Erik Fischer, in his role as the President of the timber chapter at the Association of Peruvian Exporters (ADEX), puts the blame on the corrupt authorities that facilitate timber laundering, saying, “The government authorities are the ones who shouldn't be lawbreakers." He continues, “The first link is an official in the regional office who makes this ‘bad’ wood seem legal…. Don’t tell me you’ve found a load of illegal wood. Tell me the official who authorized the shipment.” While Mr. Fischer rightly notes the importance of routing out corruption, private actors making corrupt payments and profiting from the illegal trade are not blameless. Fischer said he hopes the owners of Inversiones La Oroza can justify their actions, but falls short of calling for any real accountability for illegal actors. He said, “But I also want to be fair and say, what’s the alternative? That every time someone buys wood, one has to enter into the Amazon and certify each tree to see where it came from?” OSINFOR, the Peruvian authority responsible for going to the field to verify the legality of harvesting operations, has invited ADEX to check the legality of their timber suppliers with OSINFOR’s database. ADEX would be wise to take advantage of this offer, or else risk continued access to markets with laws prohibiting the import of illegally sourced timber.
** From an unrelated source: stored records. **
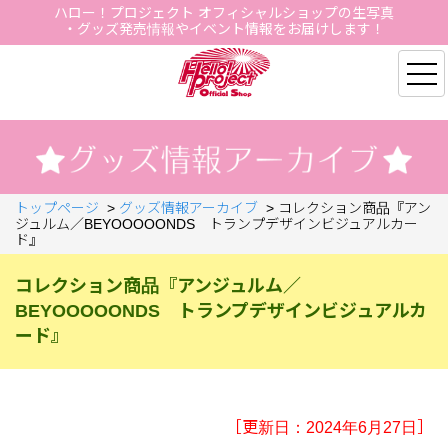
ハロー！プロジェクト オフィシャルショップの生写真
・グッズ発売情報やイベント情報をお届けします！
Hello Project Official S
トップページ
>
グッズ情報アーカイブ
>
コレクション商品『アン
ジュルム／BEYOOOOONDS トランプデザインビジュアルカー
ド』
コレクション商品『アンジュルム／
BEYOOOOONDS トランプデザインビジュアルカ
ード』
［更新日：2024年6月27日］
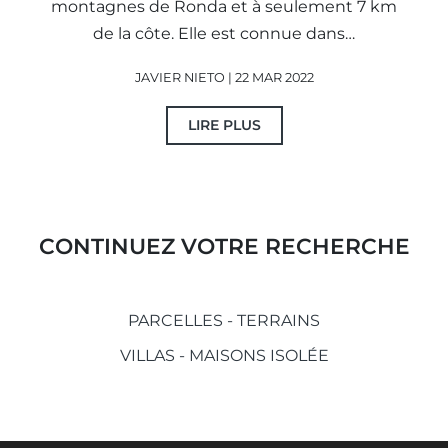
montagnes de Ronda et à seulement 7 km
de la côte. Elle est connue dans…
JAVIER NIETO | 22 MAR 2022
LIRE PLUS
CONTINUEZ VOTRE RECHERCHE
PARCELLES - TERRAINS
VILLAS - MAISONS ISOLÉE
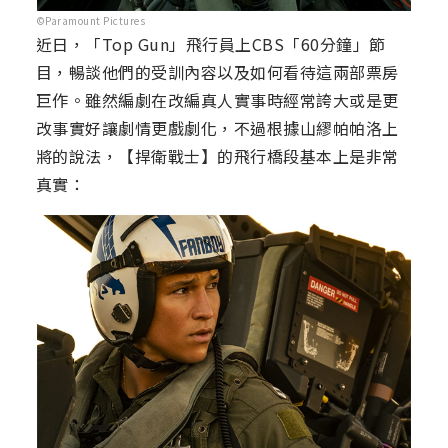
©Paramount Pictures
近日，「Top Gun」飛行員上CBS「60分鐘」節
目，暢談他們的受訓內容以及如何看待這兩部票房
巨作。雖然編劇在改編真人實事時經常誇大或是更
改事實好讓劇情更戲劇化，不過根據山繆帕帕洛上
將的說法，【捍衛戰士】的飛行橋段基本上是非常
真實：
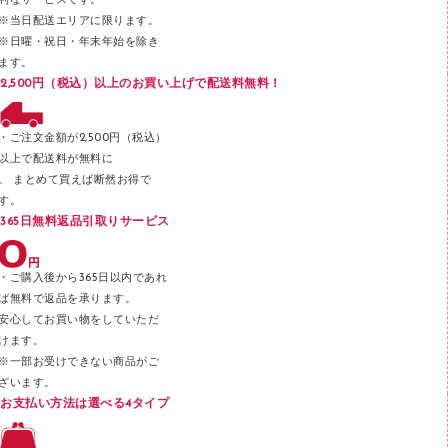
利なサービスです。
メッシュケース／ペンケース
※当日配送エリアに限ります。
※日曜・祝日・年末年始を除き
フロアケース
ます。
ブックエンド／ブックスタンド
2,500円（税込）以上のお買い上げで配送料無料！
ファスナーつづり紐
パンチ
・ご注文金額が2,500円（税込）
以上で配送料が無料に
はさみ
。 まとめて買えば断然お得で
デスクマット
す。
365日無料返品引取りサービス
デスクトレー
テープのり
・ご購入後から365日以内であれ
テープカッター
ば無料で返品を承ります。
安心してお買い物をしていただ
その他文具
けます。
セロハンテープ
※一部お受けできない商品がご
ざいます。
スプレーのり クリーナー
お支払い方法は選べる4タイプ
ステープル針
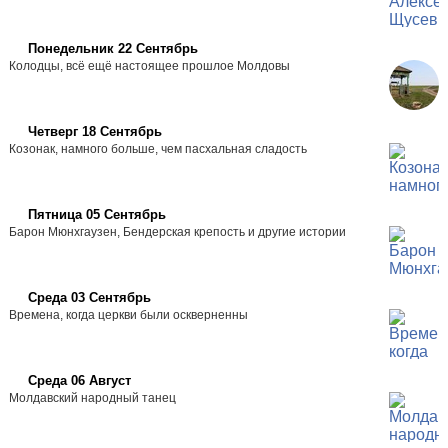
Понедельник 22 Сентябрь
Колодцы, всё ещё настоящее прошлое Молдовы
Четверг 18 Сентябрь
Козонак, намного больше, чем пасхальная сладость
Пятница 05 Сентябрь
Барон Мюнхгаузен, Бендерская крепость и другие истории
Среда 03 Сентябрь
Времена, когда церкви были оскверненны
Среда 06 Август
Молдавский народный танец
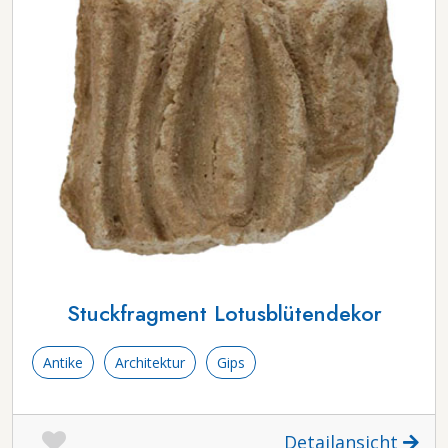
Stuckfragment Lotusblütendekor
Antike
Architektur
Gips
Detailansicht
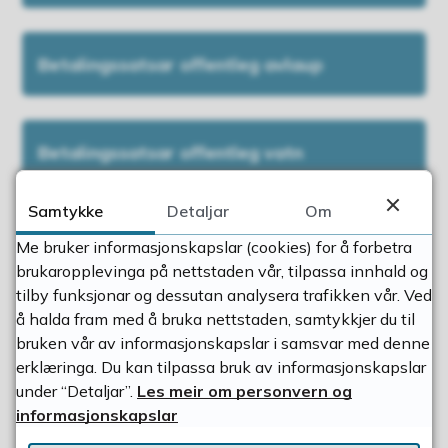
Betalingssatsar offentleg avlaup
Betalingssatsar offentleg vatn
Samtykke
Detaljar
Om
Prisliste (gebyrregulativ) offentleg vatn
Me bruker informasjonskapslar (cookies) for å forbetra
og avlaup 2026
brukaropplevinga på nettstaden vår, tilpassa innhald og
tilby funksjonar og dessutan analysera trafikken vår. Ved
å halda fram med å bruka nettstaden, samtykkjer du til
bruken vår av informasjonskapslar i samsvar med denne
Fann du det du leita etter?
erklæringa. Du kan tilpassa bruk av informasjonskapslar
under “Detaljar”.
Les meir om personvern og
informasjonskapslar
Ja
Nei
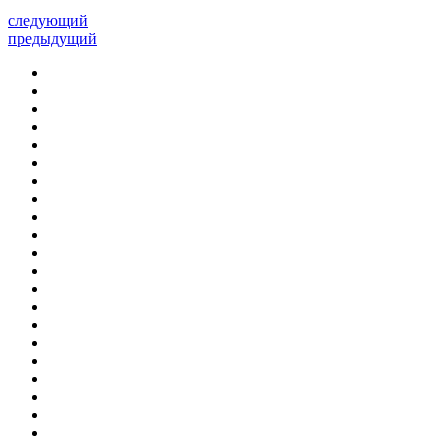
следующий
предыдущий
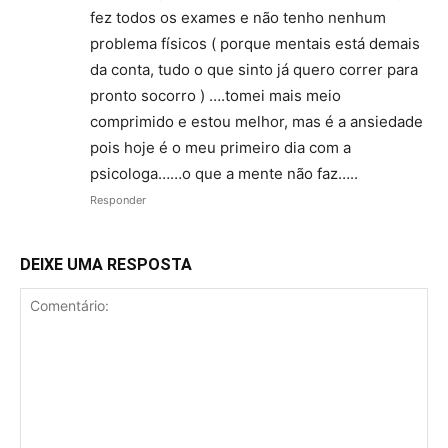
fez todos os exames e não tenho nenhum
problema físicos ( porque mentais está demais
da conta, tudo o que sinto já quero correr para
pronto socorro ) ….tomei mais meio
comprimido e estou melhor, mas é a ansiedade
pois hoje é o meu primeiro dia com a
psicologa……o que a mente não faz…..
Responder
DEIXE UMA RESPOSTA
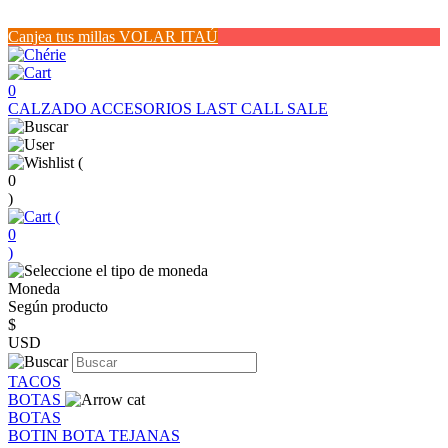
Canjea tus millas VOLAR ITAÚ
0
CALZADO
ACCESORIOS
LAST CALL SALE
(
0
)
(
0
)
Moneda
Según producto
$
USD
TACOS
BOTAS
BOTAS
BOTIN
BOTA
TEJANAS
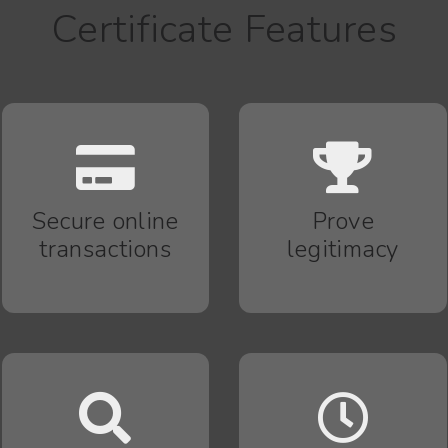
Certificate Features
Secure online
Prove
transactions
legitimacy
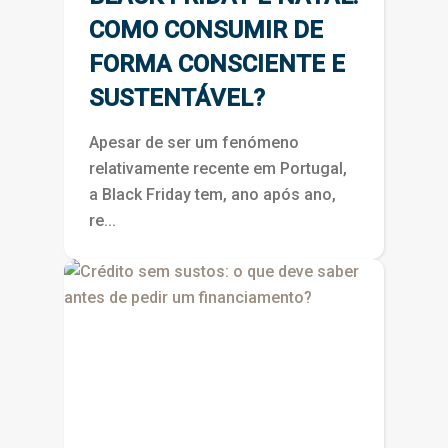
COMO CONSUMIR DE
FORMA CONSCIENTE E
SUSTENTÁVEL?
Apesar de ser um fenómeno
relativamente recente em Portugal,
a Black Friday tem, ano após ano,
re...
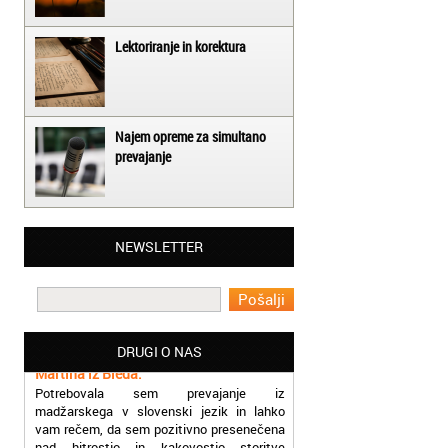
Lektoriranje in korektura
Najem opreme za simultano
prevajanje
Matjaž iz Ajdovščine:
NEWSLETTER
Lahko pohvalim vse zaposlene v Akademiji
Oxford, ker so resnično profesionalni in
prevajalske storitve opravljajo hitro in
učinkoviti.
Martina iz Bleda:
DRUGI O NAS
Potrebovala sem prevajanje iz
madžarskega v slovenski jezik in lahko
vam rečem, da sem pozitivno presenečena
nad hitrostjo in kakovostjo storitve
prevajalcev Akademije Oxford.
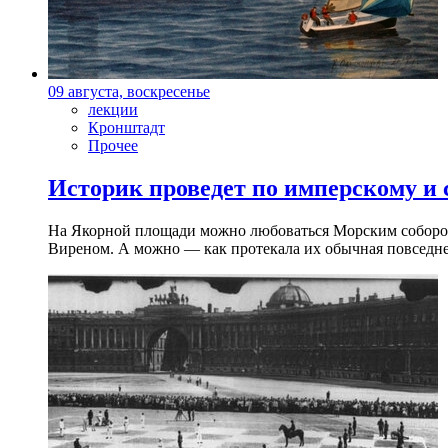
09 августа, воскресенье
лекции
Кронштадт
Прочее
Историк проведет по имперскому и
На Якорной площади можно любоваться Морским собором 
Виреном. А можно — как протекала их обычная повседнев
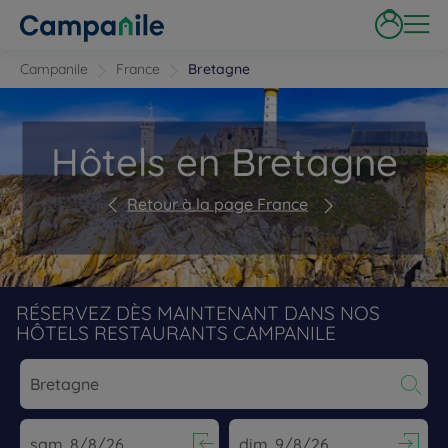
Campanile
France
Bretagne
Hôtels en Bretagne
Retour à la page France
RÉSERVEZ DÈS MAINTENANT DANS NOS
HÔTELS RESTAURANTS CAMPANILE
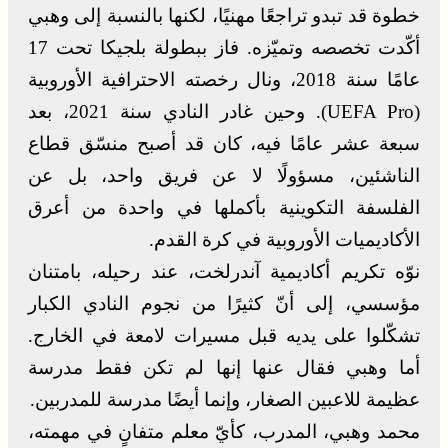
خطوة قد تبدو تراجعًا مهنيًا، لكنها بالنسبة إلى وهبي
أكّدت تخصصه وتميّزه. فاز ببطولة بلجيكا تحت 17
عامًا سنة 2018، ونال رخصته الاحترافية الأوروبية
(UEFA Pro). وحين غادر النادي سنة 2021، بعد
سبعة عشر عامًا فيه، كان قد أصبح منسّق قطاع
الناشئين، مسؤولًا لا عن فريق واحد، بل عن
الفلسفة التكوينية بأكملها في واحدة من أعرق
الأكاديميات الأوروبية في كرة القدم.
نوّه تكريم أكاديمية آندرلخت، عند رحيله، بامتنان
مؤسسي، إلى أنّ كثيرًا من نجوم النادي الكبار
تشكّلوا على يديه قبل مسيرات لامعة في الخارج.
أما وهبي فقال عنها إنها لم تكن فقط مدرسة
عظيمة للاعبين الصغار، وإنما أيضًا مدرسة للمدربين.
محمد وهبي، المدرب، كأيّ معلم متفانٍ في مهمته،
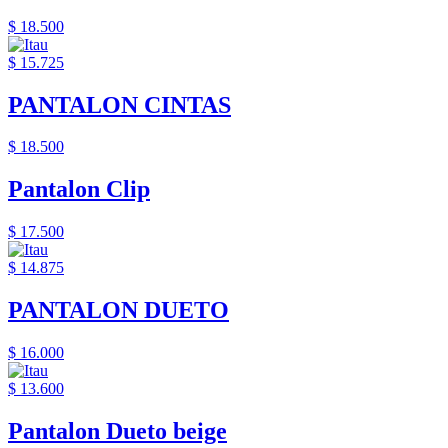
$ 18.500
$ 15.725
PANTALON CINTAS
$ 18.500
Pantalon Clip
$ 17.500
$ 14.875
PANTALON DUETO
$ 16.000
$ 13.600
Pantalon Dueto beige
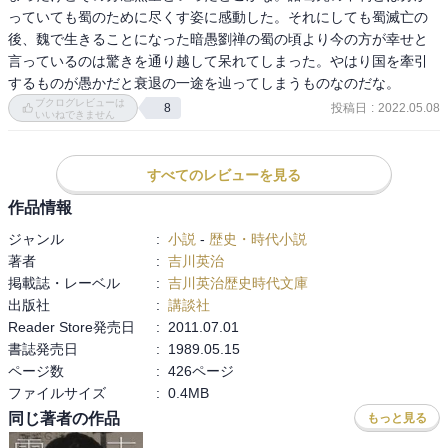
っていても蜀のために尽くす姿に感動した。それにしても蜀滅亡の
後、魏で生きることになった暗愚劉禅の蜀の頃より今の方が幸せと
言っているのは驚きを通り越して呆れてしまった。やはり国を牽引
するものが愚かだと衰退の一途を辿ってしまうものなのだな。
ブクログレビューは
投稿日
:
2022.05.08
8
いいねできません
すべてのレビューを見る
作品情報
ジャンル
:
小説
-
歴史・時代小説
著者
:
吉川英治
掲載誌・レーベル
:
吉川英治歴史時代文庫
出版社
:
講談社
Reader Store発売日
:
2011.07.01
書誌発売日
:
1989.05.15
ページ数
:
426ページ
ファイルサイズ
:
0.4MB
同じ著者の作品
もっと見る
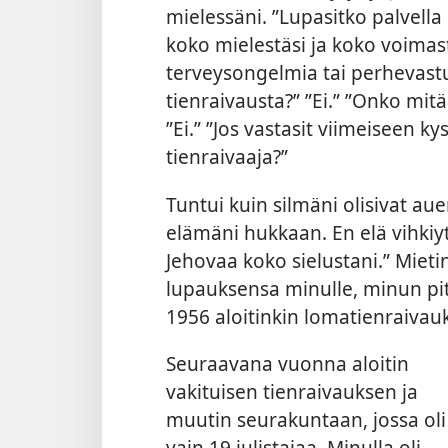
mielessäni. ”Lupasitko palvella
koko mielestäsi ja koko voimasta
terveysongelmia tai perhevastu
tienraivausta?” ”Ei.” ”Onko mitää
”Ei.” ”Jos vastasit viimeiseen k
tienraivaaja?”
Tuntui kuin silmäni olisivat au
elämäni hukkaan. En elä vihki
Jehovaa koko sielustani.” Mieti
lupauksensa minulle, minun pit
1956 aloitinkin lomatienraivau
Seuraavana vuonna aloitin
vakituisen tienraivauksen ja
muutin seurakuntaan, jossa oli
vain 19 julistajaa. Minulla oli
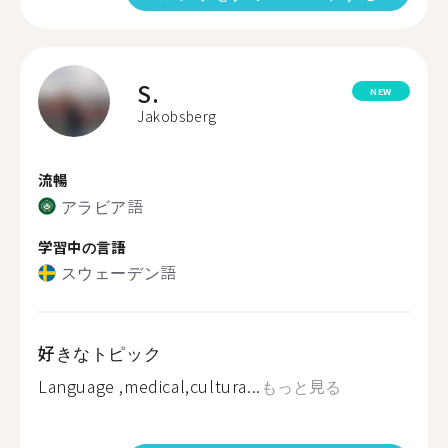
S.
NEW
Jakobsberg
流暢
アラビア語
学習中の言語
スウェーデン語
好きなトピック
Language ,medical,cultura...
もっと見る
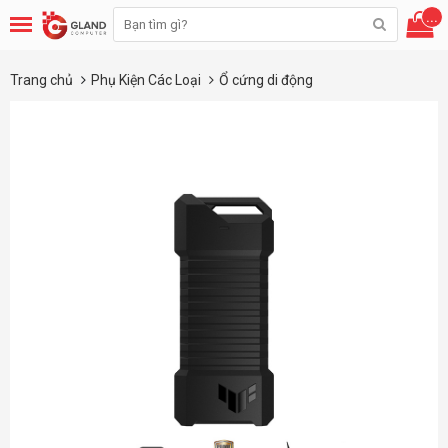
...
Trang chủ
Phụ Kiện Các Loại
Ổ cứng di động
Notably, Fischer is also a high level executive at Maderera Bozovich, one of the largest timber exporters in Peru with subsidiaries in the United States and Mexico, that was identified as exporting illegally logged timber in The Laundering Machine.

While the Peruvian and the U.S. governments have both recognized the necessity of addressing this ongoing crisis, both governments need to do more. As a consumer and therefore financier of this trade, the United States bears a particular responsibility to act. The Lacey Act must be fully implemented and enforced with the required resources and political support to stop the illegal timber coming from Peru. Illegal timber has been entering the United States from Peru for years now and it is time to take clear action to arrest this trade, sending a clear signal to exporters in Peru that the status quo will no longer be tolerated.

Footnotes

1 Oroza Wood SAC Peruvian government SUNARP file 11010017, owners: Luis Angel Ascencio Jurado and Gustavo Angel Ascencio Jurado; and, Inversiones La Oroza SRL Peruvian government SUNARP file 11009316, owners: Luis Angel Ascencio Jurado and Ruth Antonia Ascencio Jurado.

2 EIA. The Laundering Machine. 2012. Page 44.

3 The World Bank. Justice for Forests. 2012.